And here’s the last review of the year. Not a radio this time, but something we can use in the shack or around the house at all times: an analog multimeter. While digital multimeters took over the market a long time ago, many still love the analog version.
This simple multimeter is available on eBay, AliExpress and even Amazon.com. I also spotted ’47C’ and ’47F’ versions, which appear to be completely identical. The scale of this meter mentions 47W, so who knows how much of the alphabet they used up already…
As you can see all the basic needs are met, up to the testing of transistors. With the batteries installed the meter weighs 550 grams, so it’s not particularly light-weight. I like that. The selector works smooth and accurate. The mirrored scale is poor – the surface looks more like brushed aluminum and doesn’t reflect very well.

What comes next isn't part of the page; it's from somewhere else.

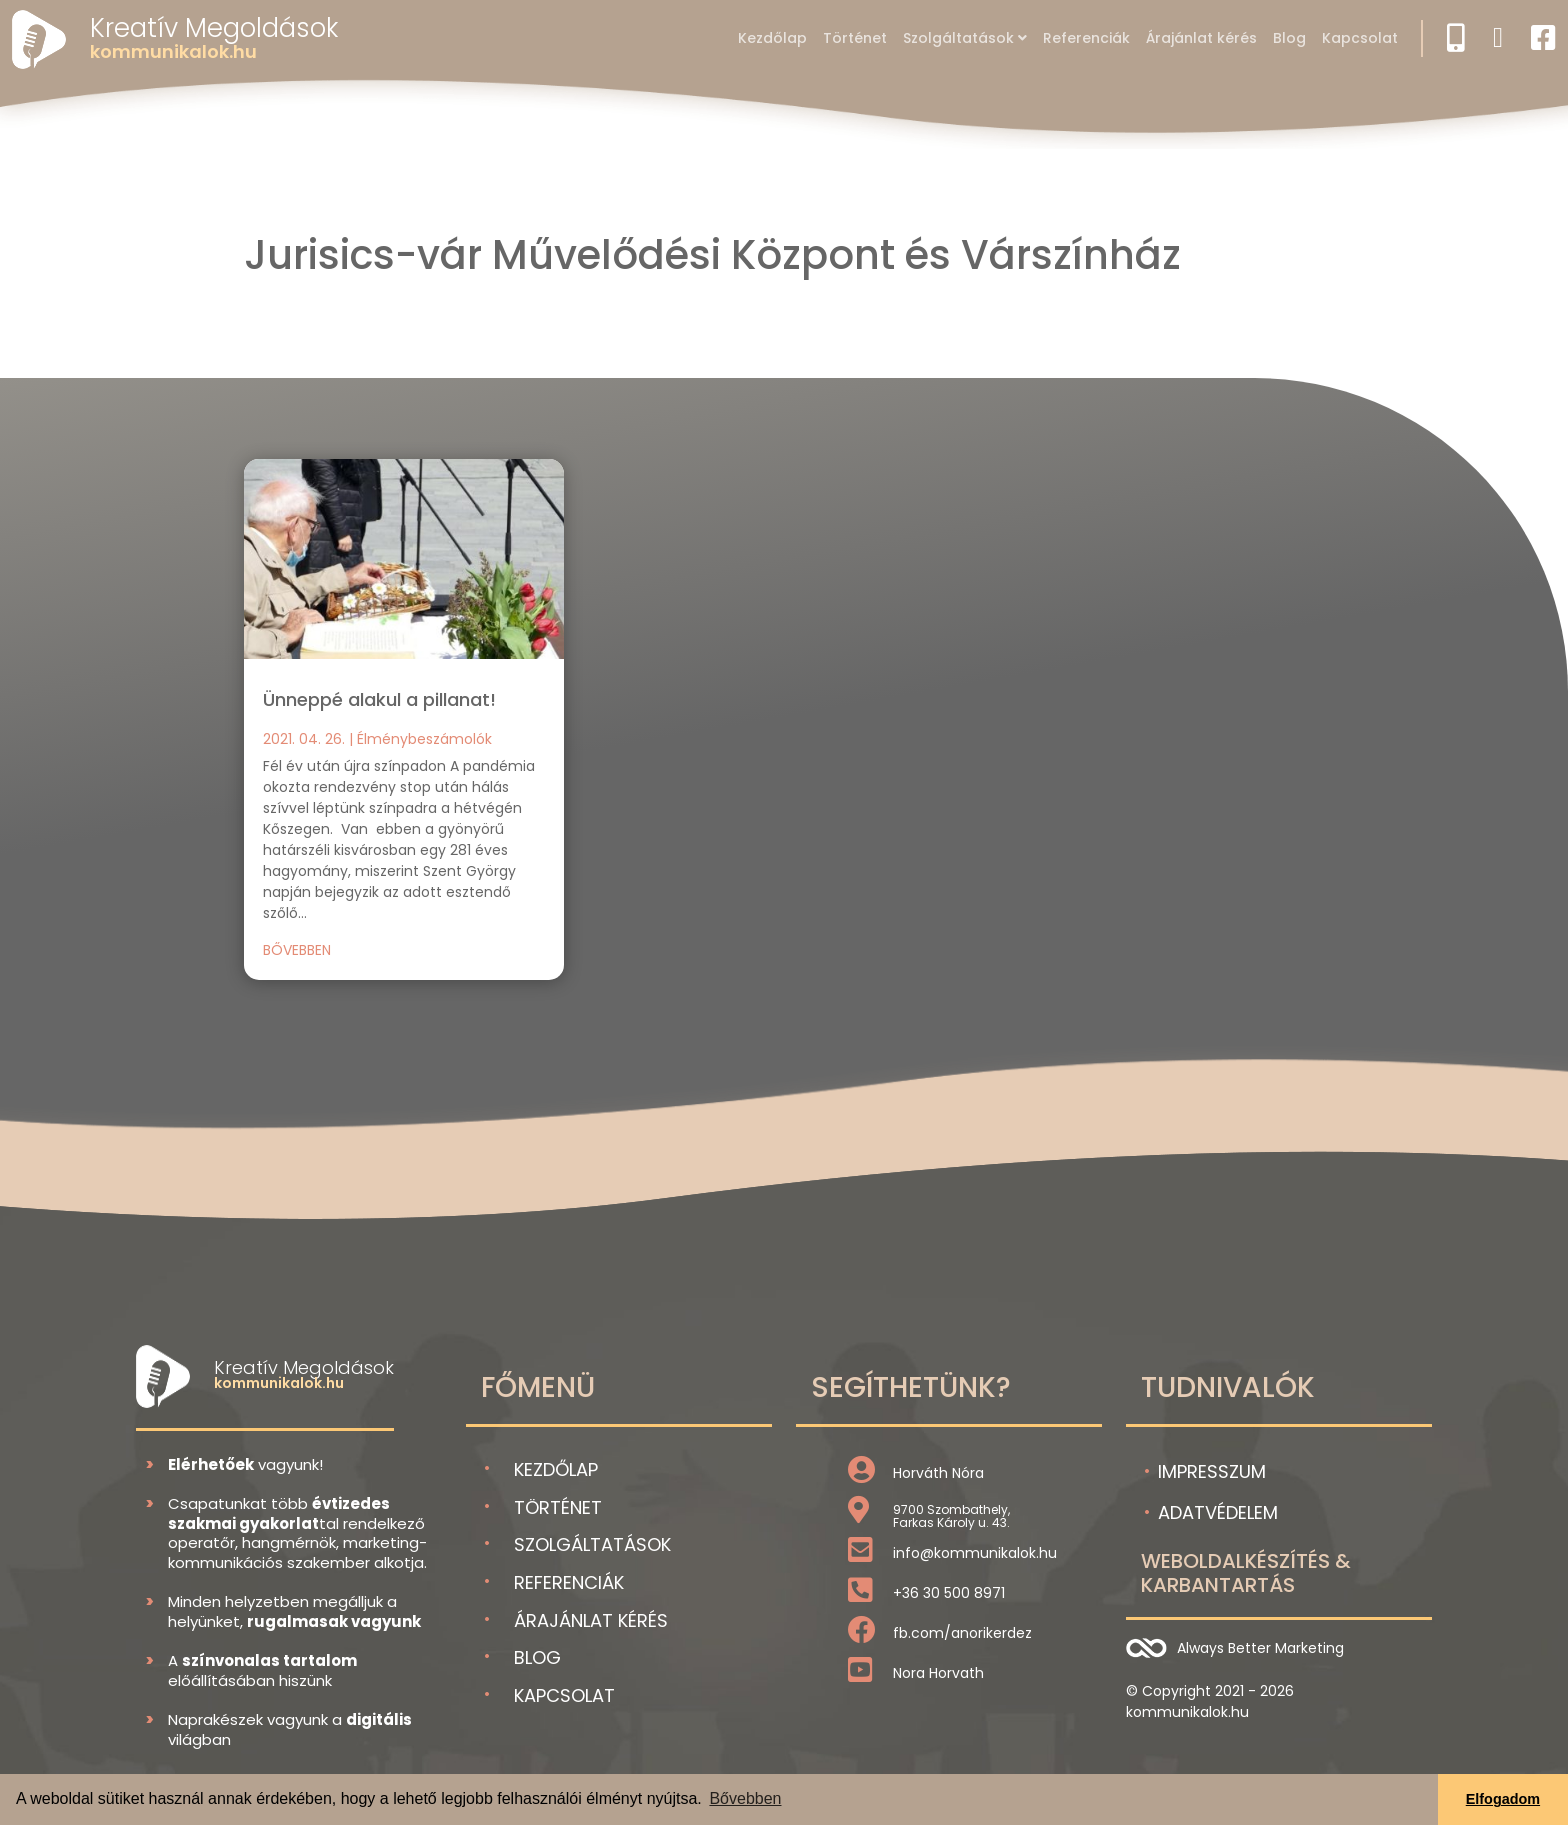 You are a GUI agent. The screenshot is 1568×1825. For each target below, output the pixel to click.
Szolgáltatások (958, 38)
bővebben (297, 950)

The meter uses one C and one 9-volt battery. The battery compartment is easy to open, without the need for a screwdriver. The same applies to the fuse box at the right side of the meter, which also contains a spare fuse.
Inside things are looking good. Nice quality soldering and components. A bit of flux spattered around during the assembly process, but none of it will prevent the meter from working properly. One red wire (top left in the picture) is clearly on the short side.
I compared the results of this meter with the best digital ones I own and the results are excellent. You can’t expect an analog meter to be just as accurate, of course, as most digital meters display the results at a much higher resolution.
Then there is the impedance of the meter itself, which is only 20KΩ/Volt DC, while any digital meter (even the dirt cheap ones) will be at least 10MΩ/Volt DC. Don’t expect this meter to do very well when measuring directly in circuits.
I noticed a pleasant damping effect (the function of damping is to slow the movement of the coil and to reduce the possibility of damaging the pointer.)
This is a nice, big and accurate multimeter for less than $30, but there are some flaws. The mirrored scale is next to worthless, and the test leads are horrible. Mine were dangerous even, without applying much force I could pull the metal pins out of the plastic insulation. Buy a few CAT III test leads to replace them.
Then there’s the manual, which is written in Chinese. If you never used analog multimeters in your life before you might want to look elsewhere, but experienced hams won’t care.